CPU
This event occurs when a process is active in CPU or is waiting for CPU.
The central processing unit (CPU) is the component of a computer that runs instructions. For example, CPU instructions perform arithmetic operations and exchange data in memory. If a query increases the number of instructions that it performs through the database engine, the time spent running the query increases. CPU scheduling is giving CPU time to a process. Scheduling is orchestrated by the kernel of the operating system.
This CPU
wait event indicates that a backend process is active in CPU or is waiting for CPU. You know that it’s occurring when a query shows the following information:
- The
pg_stat_activity.state
column has the valueactive
. - The
wait_event_type
andwait_event
columns inpg_stat_activity
are bothnull
.
To see the backend processes that are using or waiting on CPU, run the following query.
SELECT * FROM pg_stat_activity
WHERE state = 'active'
AND wait_event_type IS NULL
AND wait_event IS NULL;
From an operating system perspective, the CPU is active when it isn’t running the idle process. The CPU is active while it performs a computation, but it’s also active when it waits on memory I/O. This type of I/O dominates a typical database workload.
When the CPU wait event occurs more than normal, possibly indicating a performance problem, typical causes include the following.
The most likely causes of sudden spikes are as follows:
- Your application has opened too many simultaneous connections to the database. This scenario is known as a “connection storm.”
- Your application workload changed in any of the following ways:
- New queries
- An increase in the size of your dataset
- Index maintenance or creation
- New functions
- New operators
- An increase in parallel query execution
- Your query execution plans have changed. In some cases, a change can cause an increase in buffers. For example, the query is now using a sequential scan when it previously used an index. In this case, the queries need more CPU to accomplish the same goal.
The most likely causes of events that recur over a long period:
- Too many backend processes are running concurrently on CPU. These processes can be parallel workers.
- Queries are performing suboptimally because they need a large number of buffers.
If none of the likely causes turn out to be actual causes, the following situations might be occurring:
- The CPU is swapping processes in and out.
- CPU context switching has increased.
- PostgreSQL code is missing wait events.
If the CPU
wait event dominates database activity, it doesn’t necessarily indicate a performance problem. Respond to this event only when performance degrades.
Use system management tools (such as the top command for Linux, Task Manager for Windows, etc.) to check the CPU usage of the database process, and investigate whether the database is causing the CPU to increase.
Your action depends on whether the number of connections increased or decreased during the period of increased CPU wait events. To know the current number of connections, run the following query.
SELECT count(*) FROM pg_stat_activity;
If the number of connections went up, compare the number of backend processes consuming CPU to the number of CPUs on the host. The following scenarios are possible:
-
The number of backend processes consuming CPU is less than the number of CPUs on the host.
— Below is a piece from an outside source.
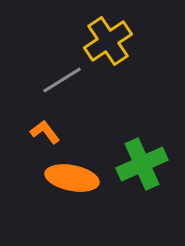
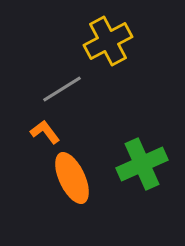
yellow cross: rotated 6 degrees clockwise
gray line: moved 9 px down
orange ellipse: rotated 54 degrees clockwise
In this case, the number of connections isn’t an issue. However, you might still try to reduce CPU utilization.
-
The number of backend processes consuming CPU is greater than the number of CPUs on the host.
In this case, consider the following options:
- Decrease the number of backend processes connected to your database. For example, implement a connection pooling solution such as pgbouncer.
- Upgrade your host hardware specifications to get a higher number of CPUs.
You can use pg_stat_statements
or turning on log_min_duration_statement
, to look for a correlation between top SQL statements and CPU usage. The following scenarios are possible:
-
CPU usage and top SQL statements are correlated.
In this case, find the top SQL statements that are linked to the CPU usage, and look for plan changes. You can use either of the following techniques:
- Examine statements that are linked to the CPU usage to see whether they can use less CPU. Run an
EXPLAIN
command, explain the plans manually and compare them to the expected execution plan. And focus on the plan nodes that have the most impact. - Look for an increase in block hits per second and local block hits per second.
- Examine statements that are linked to the CPU usage to see whether they can use less CPU. Run an
-
CPU usage and top SQL statements aren’t correlated.
In this case, determine whether any of the following occurs:
-
The application is rapidly connecting to and disconnecting from the database.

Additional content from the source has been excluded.